My name is Lucas Sokolik, and I was diagnosed with Crohn’s disease in the 6th grade. I feel honored to be supporting my community by sharing my story.
My disease began with tiredness, weight loss and loss of appetite. By the time my parents scheduled a doctor’s appointment, I had lost almost 20 pounds. I wasn't trying to lose weight, although my pediatrician thought otherwise. He suspected that I was starving myself, and my parents didn’t know whom to believe. My parents would get upset if I didn’t finish my plate at supper. It took almost a month before my parents and doctor realized I was physically sick.
Frequent bowl movements and continued weight loss finally sent me to the hospital for an upper and lower endoscopy a day after my 13th birthday. The GI staff at Children's Hospital suspected that I had an inflammatory bowel disease and the results verified their suspicions. I had convinced myself that I was insane and was relieved to find out I wasn’t crazy. I was told I have Crohn's disease and would have it for the rest of my life.

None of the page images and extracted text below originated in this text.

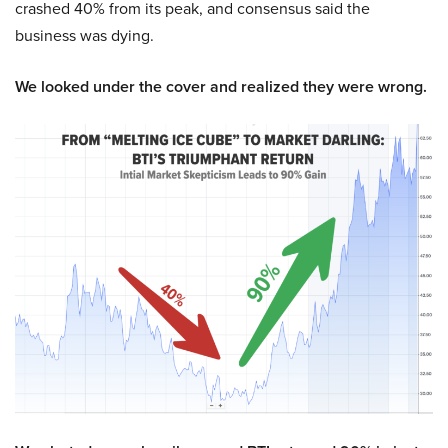
crashed 40% from its peak, and consensus said the
business was dying.
We looked under the cover and realized they were wrong.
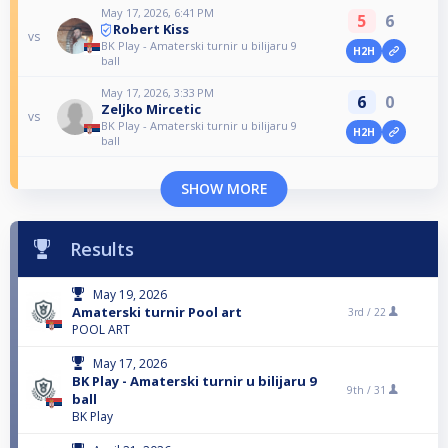
May 17, 2026, 6:41 PM
5
6
Robert Kiss
vs
BK Play - Amaterski turnir u bilijaru 9
H2H
ball
May 17, 2026, 3:33 PM
6
0
Zeljko Mircetic
vs
BK Play - Amaterski turnir u bilijaru 9
H2H
ball
SHOW MORE
Results
May 19, 2026
Amaterski turnir Pool art
3rd /
22
POOL ART
May 17, 2026
BK Play - Amaterski turnir u bilijaru 9
9th /
31
ball
BK Play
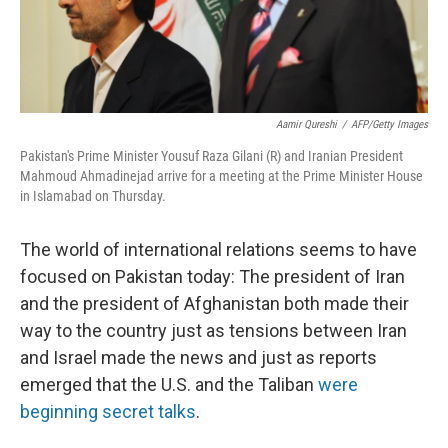
Aamir Qureshi
/
AFP/Getty Images
Pakistan's Prime Minister Yousuf Raza Gilani (R) and Iranian President
Mahmoud Ahmadinejad arrive for a meeting at the Prime Minister House
in Islamabad on Thursday.
The world of international relations seems to have
focused on Pakistan today: The president of Iran
and the president of Afghanistan both made their
way to the country just as tensions between Iran
and Israel made the news and just as reports
emerged that the U.S. and the Taliban
were
beginning secret talks
.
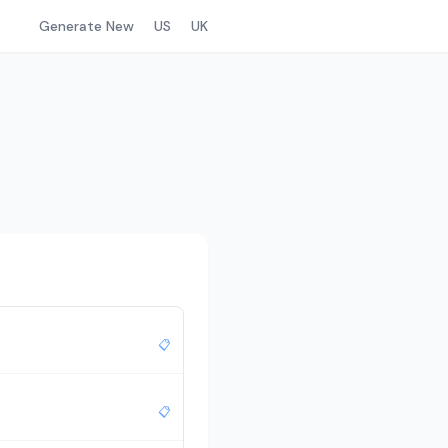
Generate New
US
UK
📋
📋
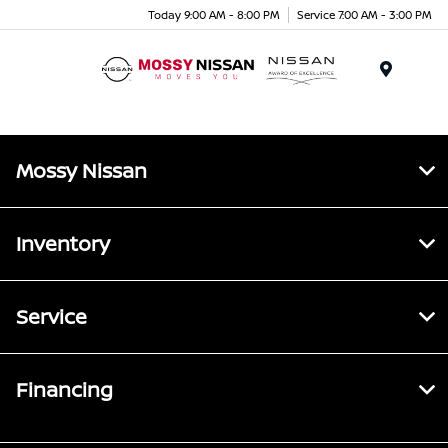
Today 9:00 AM - 8:00 PM
Service 7:00 AM - 3:00 PM
Menu
Mossy Nissan
Inventory
Service
Financing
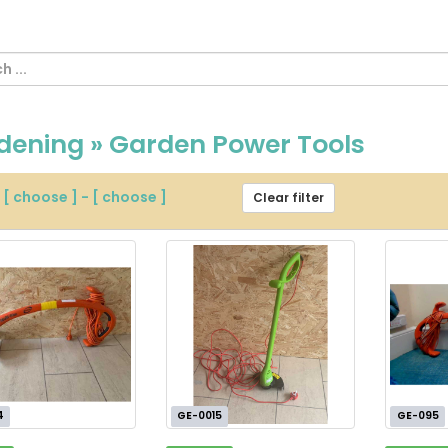
dening » Garden Power Tools
m
[ choose ]
-
[ choose ]
Clear filter
4
GE-0015
GE-095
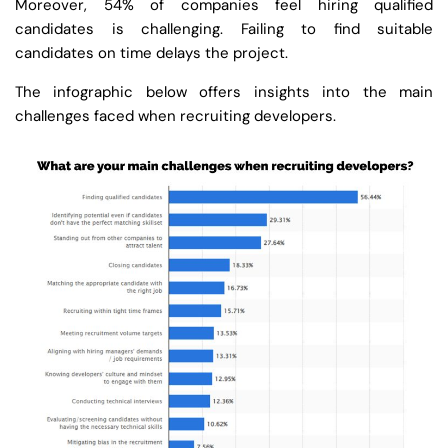
Moreover, 54% of companies feel hiring qualified
candidates is challenging. Failing to find suitable
candidates on time delays the project.
The infographic below offers insights into the main
challenges faced when recruiting developers.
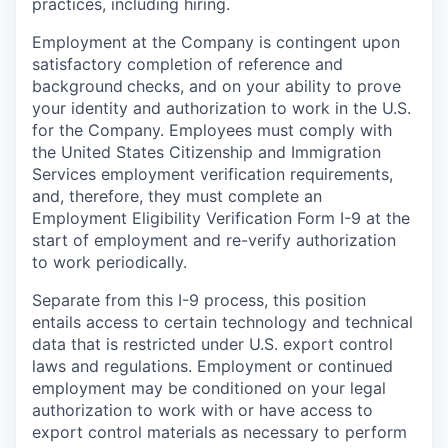
practices, including hiring.
Employment at the Company is contingent upon
satisfactory completion of reference and
background
checks, and on your ability to prove
your identity and authorization to work in the U.S.
for the Company. Employees must comply with
the United States Citizenship and Immigration
Services employment verification requirements,
and, therefore, they must complete an
Employment Eligibility Verification Form I-9 at the
start of employment and re-verify authorization
to work periodically.
Separate from this I-9 process, this position
entails access to certain technology and technical
data that is restricted under U.S. export control
laws and regulations. Employment or continued
employment may be conditioned on your legal
authorization to work with or have access to
export control materials as necessary to perform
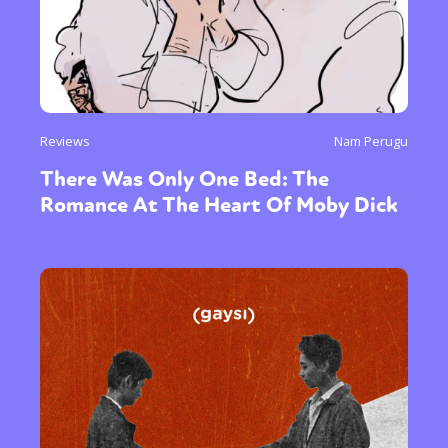
Reviews
Nam Perugu
There Was Only One Bed: The
Romance At The Heart Of Moby Dick
Sexuality
Identities
Community
Gender identity + Expression
Gender
Activism
Intersectionality
Trans
International
Opinion
or visit our digital archive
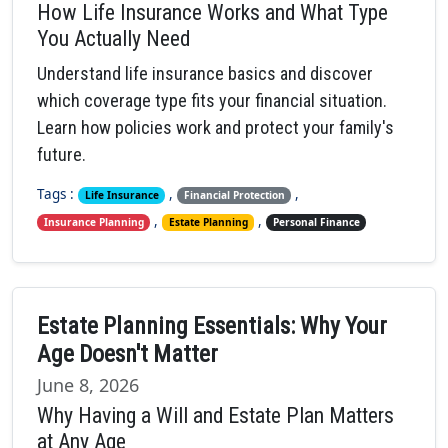
How Life Insurance Works and What Type
You Actually Need
Understand life insurance basics and discover
which coverage type fits your financial situation.
Learn how policies work and protect your family's
future.
Tags :
,
,
Life Insurance
Financial Protection
,
,
Insurance Planning
Estate Planning
Personal Finance
Estate Planning Essentials: Why Your
Age Doesn't Matter
June 8, 2026
Why Having a Will and Estate Plan Matters
at Any Age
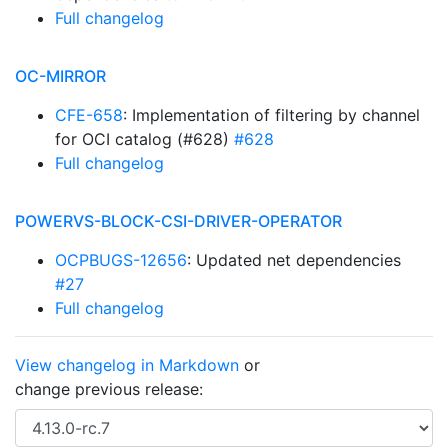
Full changelog
OC-MIRROR
CFE-658
: Implementation of filtering by channel
for OCI catalog (#628)
#628
Full changelog
POWERVS-BLOCK-CSI-DRIVER-OPERATOR
OCPBUGS-12656
: Updated net dependencies
#27
Full changelog
View changelog in Markdown
or
change previous release:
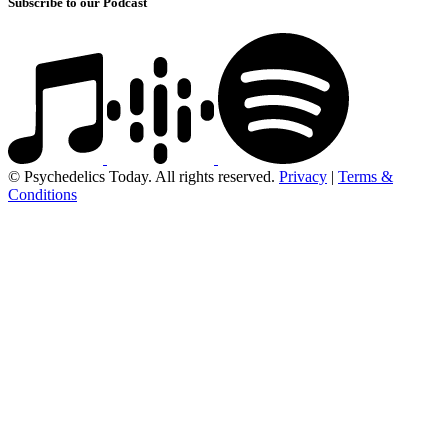
Subscribe to our Podcast
© Psychedelics Today. All rights reserved.
Privacy
|
Terms &
Conditions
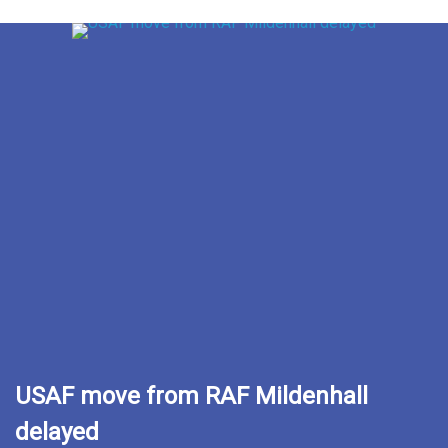
USAF move from RAF Mildenhall
delayed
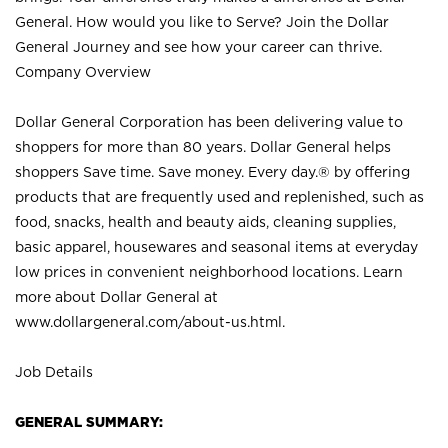
General. How would you like to Serve? Join the Dollar
General Journey and see how your career can thrive.
Company Overview
Dollar General Corporation has been delivering value to
shoppers for more than 80 years. Dollar General helps
shoppers Save time. Save money. Every day.® by offering
products that are frequently used and replenished, such as
food, snacks, health and beauty aids, cleaning supplies,
basic apparel, housewares and seasonal items at everyday
low prices in convenient neighborhood locations. Learn
more about Dollar General at
www.dollargeneral.com/about-us.html
.
Job Details
GENERAL SUMMARY:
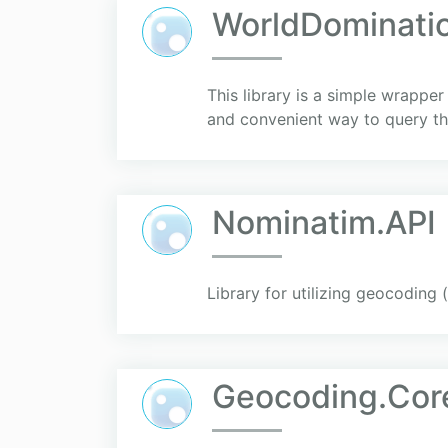
WorldDominati
This library is a simple wrapp
and convenient way to query th
Nominatim.API
Library for utilizing geocoding
Geocoding.Cor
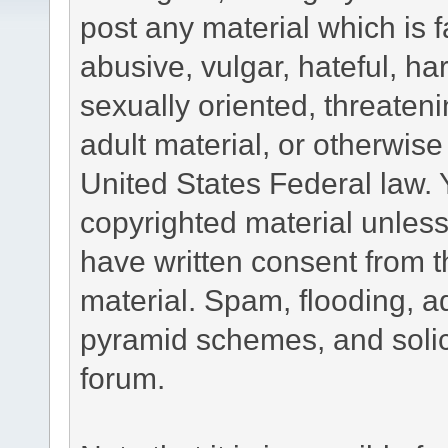
post any material which is f
abusive, vulgar, hateful, h
sexually oriented, threateni
adult material, or otherwise 
United States Federal law. 
copyrighted material unless
have written consent from t
material. Spam, flooding, ad
pyramid schemes, and solici
forum.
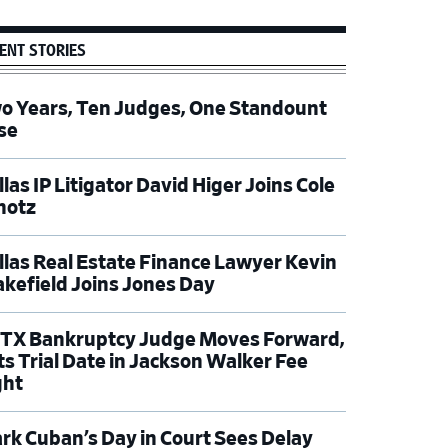
ENT STORIES
o Years, Ten Judges, One Standount
se
las IP Litigator David Higer Joins Cole
hotz
llas Real Estate Finance Lawyer Kevin
kefield Joins Jones Day
TX Bankruptcy Judge Moves Forward,
ts Trial Date in Jackson Walker Fee
ght
rk Cuban’s Day in Court Sees Delay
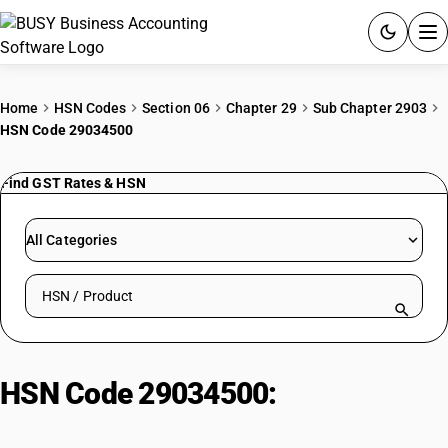
ACCOUNTING SOFTWARE
Home
HSN Codes
Section 06
Chapter 29
Sub Chapter 2903
HSN Code 29034500
PRODUCTS
Find GST Rates & HSN
PRICING
GST
All Categories
RESOURCES & GUIDES
Search HSN by code or product name
Try BUSY free for 15 days.
Quick setup. Full access. Explore at your pace.
HSN Code 29034500:
1,1,1,2-
Tetrafluoroethane (HFC-134a)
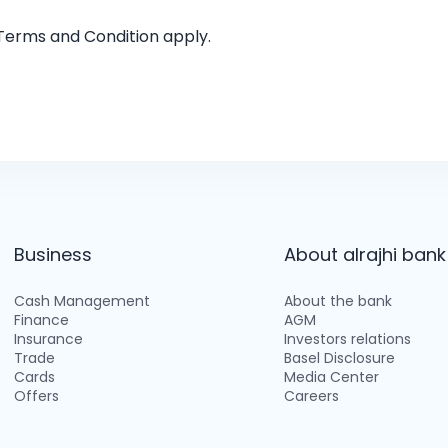
 Terms and Condition apply.
Business
About alrajhi bank
Cash Management
About the bank
Finance
AGM
Insurance
Investors relations
Trade
Basel Disclosure
Cards
Media Center
Offers
Careers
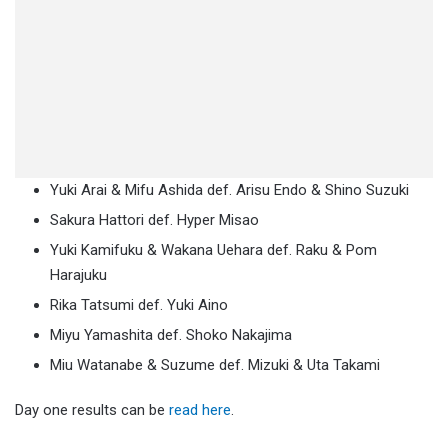
Yuki Arai & Mifu Ashida def. Arisu Endo & Shino Suzuki
Sakura Hattori def. Hyper Misao
Yuki Kamifuku & Wakana Uehara def. Raku & Pom
Harajuku
Rika Tatsumi def. Yuki Aino
Miyu Yamashita def. Shoko Nakajima
Miu Watanabe & Suzume def. Mizuki & Uta Takami
Day one results can be
read here
.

After trying several drugs, I have found a combination of medicines that help me live a normal life. Unlike most of my peers, I carry an “anytime pass” to go to the restroom at school, visit the school nurse every day to take my medication and bite my lip through my Humira injection every other Sunday morning.
I will always have Crohn’s disease. I will always need my medicine. I will always carry my laminated bathroom passes. And I will always need the support of the Crohn’s and Colitis Community. Crohn’s Disease isn't chronic because it’s incurable; it's chronic because it can't be forgotten.